# John Frieda's Frizz Ease ???



## serinaa (Apr 7, 2010)

Does anybody know if John Frieda's products are the right choice ? I did a search on VB but couldn't find anything about it. I try to change my haircare ,I would like to try John Frieda's Frizz Ease before making a decision .My friend tells me the humidity in Missouri is making my hair look submissive and lustrous .

Thanks!

Ally.


----------



## cherryblossom13 (Apr 8, 2010)

I used to use it all of the time! I love it, and I think it is a great product. Try it!


----------



## Dragonfly (Apr 8, 2010)

I think the Frizz Ease Hair Serum that you apply after washing/conditioning works pretty good.

Apply it to your hair, while your hair is quite wet. Then blow dry/flat iron.

You can also apply a very small amount on hair after you have finished styling.
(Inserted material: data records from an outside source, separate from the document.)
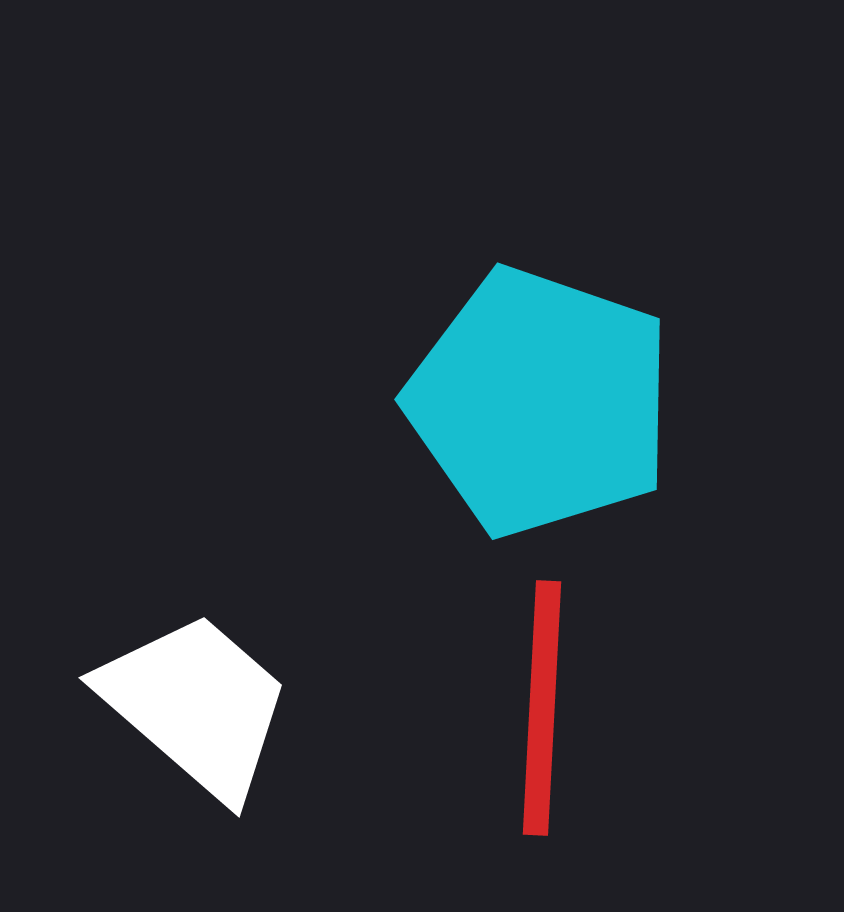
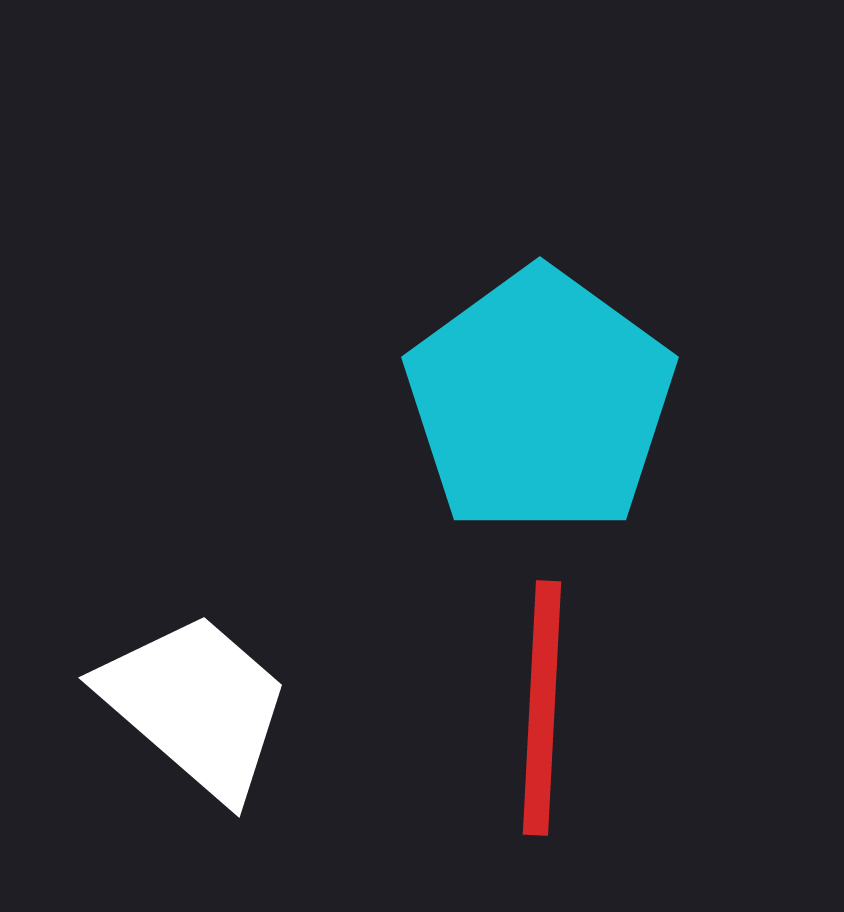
cyan pentagon: rotated 17 degrees clockwise
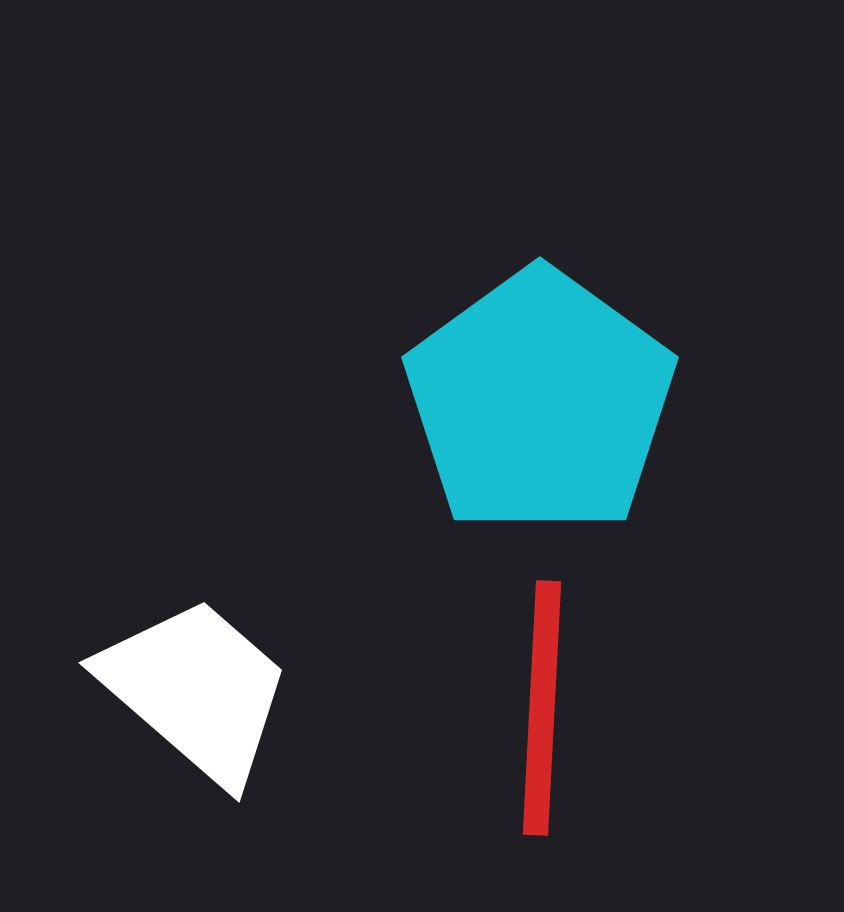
white trapezoid: moved 15 px up
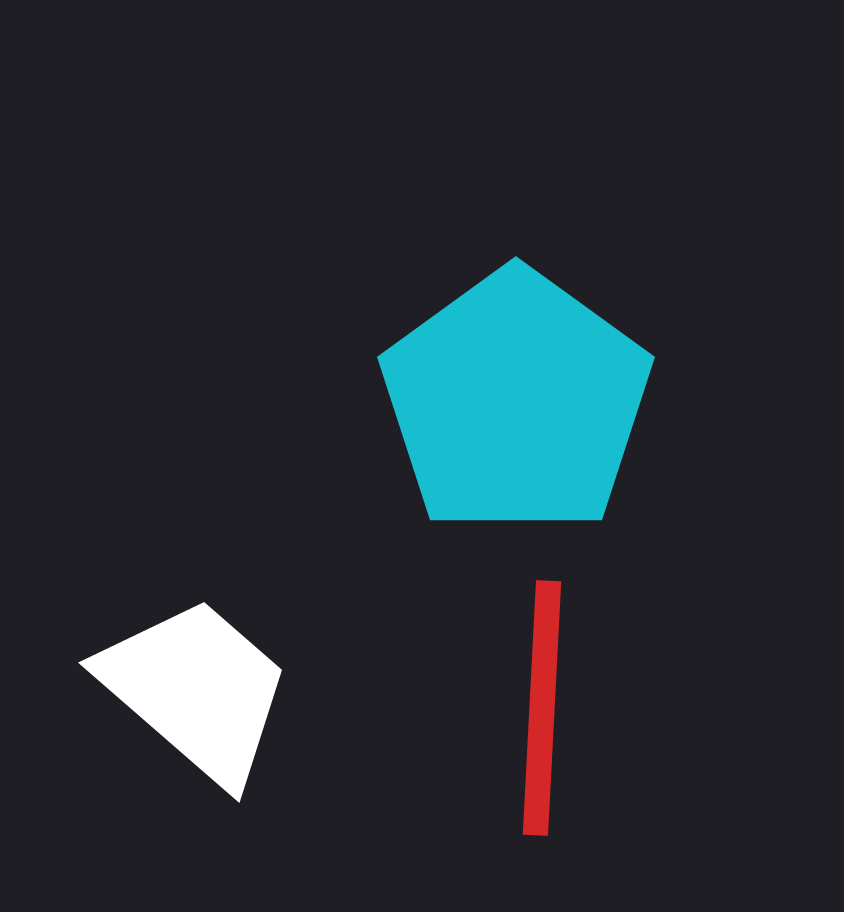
cyan pentagon: moved 24 px left
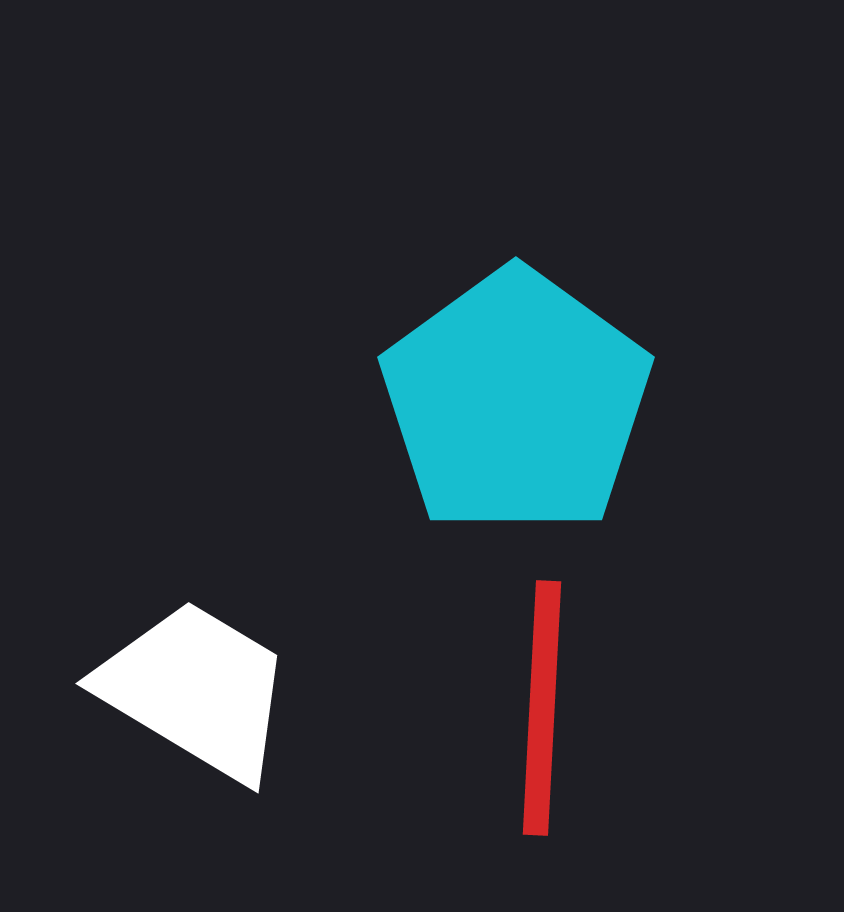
white trapezoid: rotated 10 degrees counterclockwise
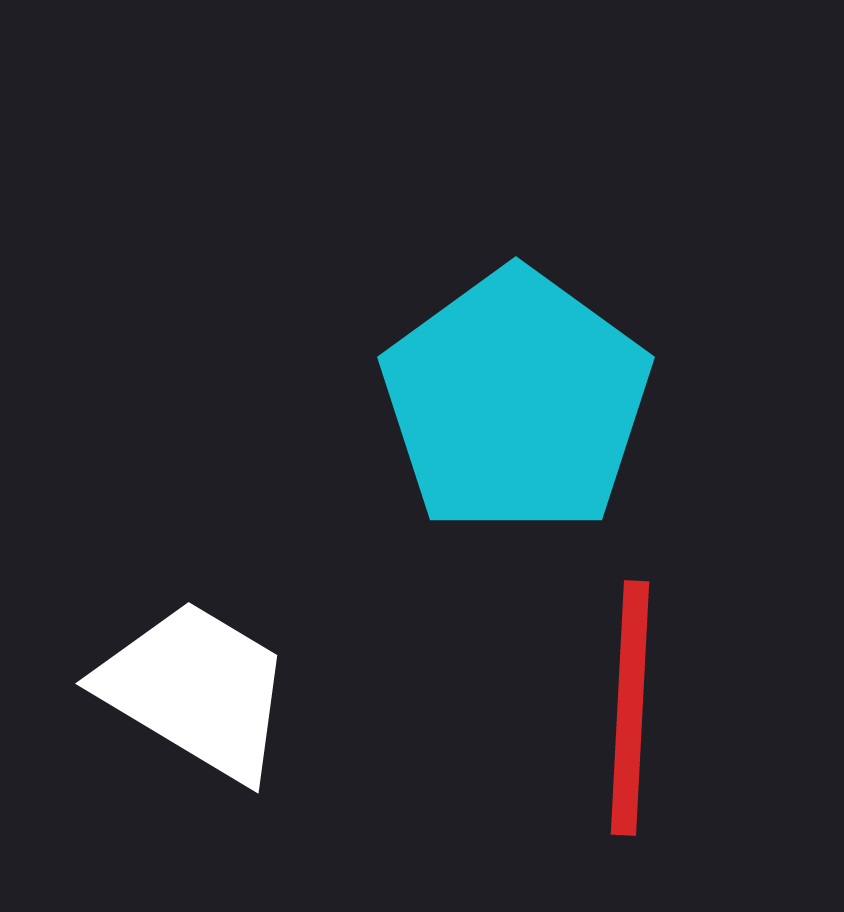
red line: moved 88 px right
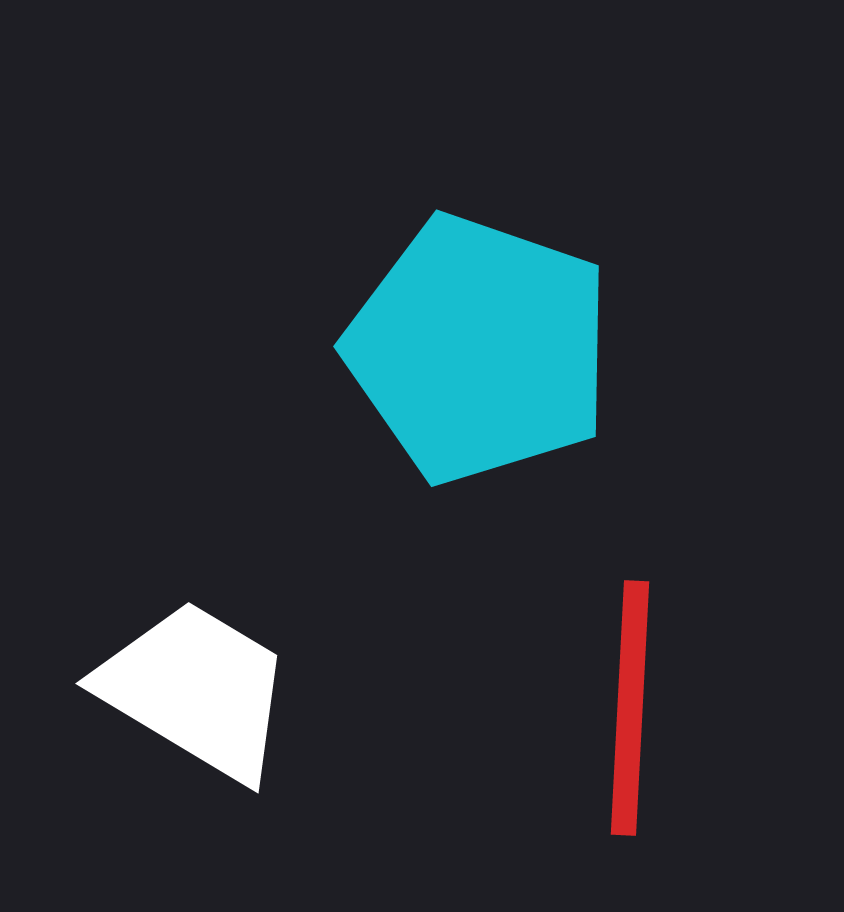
cyan pentagon: moved 37 px left, 53 px up; rotated 17 degrees counterclockwise
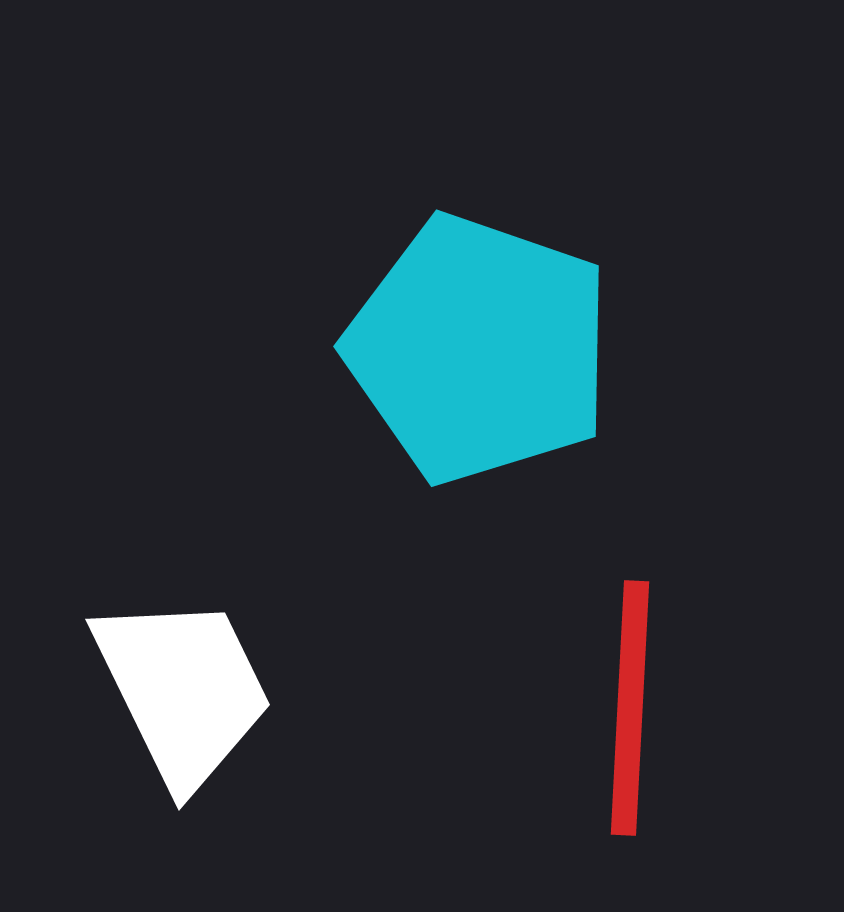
white trapezoid: moved 13 px left; rotated 33 degrees clockwise
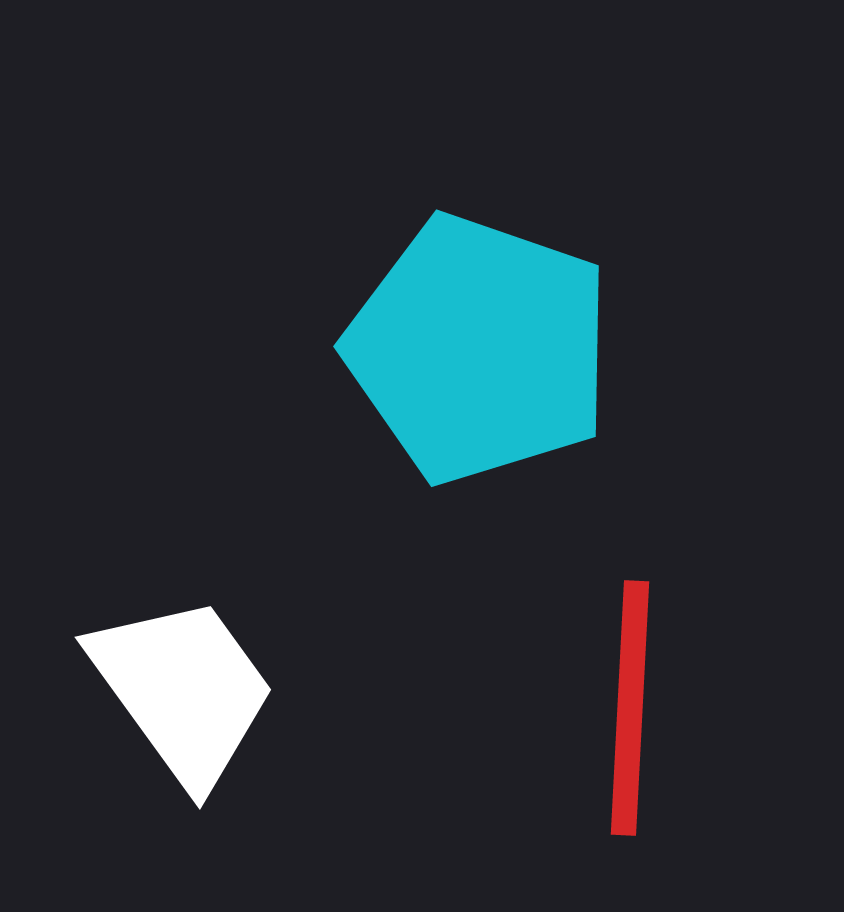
white trapezoid: rotated 10 degrees counterclockwise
I have seen individual packets of Frizz Ease Serum in drug stores. This way you can try it a couple of times and decide if you like it, before buying a large bottle for about $10.


----------



## magosienne (Apr 10, 2010)

It's good but pricey, so if you can, get a small bottle before you decide to buy a larger one.


----------



## Minka (Apr 10, 2010)

I used to use it religiously for years, but since I straighten my hair and/or keep it up most of the time now, then I don't need to use it as much anymore.

Anyways, it's a great product! Just be careful not to use too much or your hair will look like a grease ramp




.


----------



## leimei00 (Feb 14, 2011)

to control frizz, I do use the John Frieda serum in combination with the Shielo Hydrate Mist throughout the day.  Use the John Freda serum after you finish styling, and then keep the Shielo Hydrate Mist in your purse and throughout the day spray it to refresh your hair.

This usually helps me when after a long day, I can just spray it, leave the office, and my hair looks ready to go out for the night - which is great!


----------



## Kitytize (Mar 28, 2011)

I've been using JF Frizz-Ease Leave-in conditioning spray for 2 months now and it has been working pretty good for me. I'd definitely like to try more from JF.


----------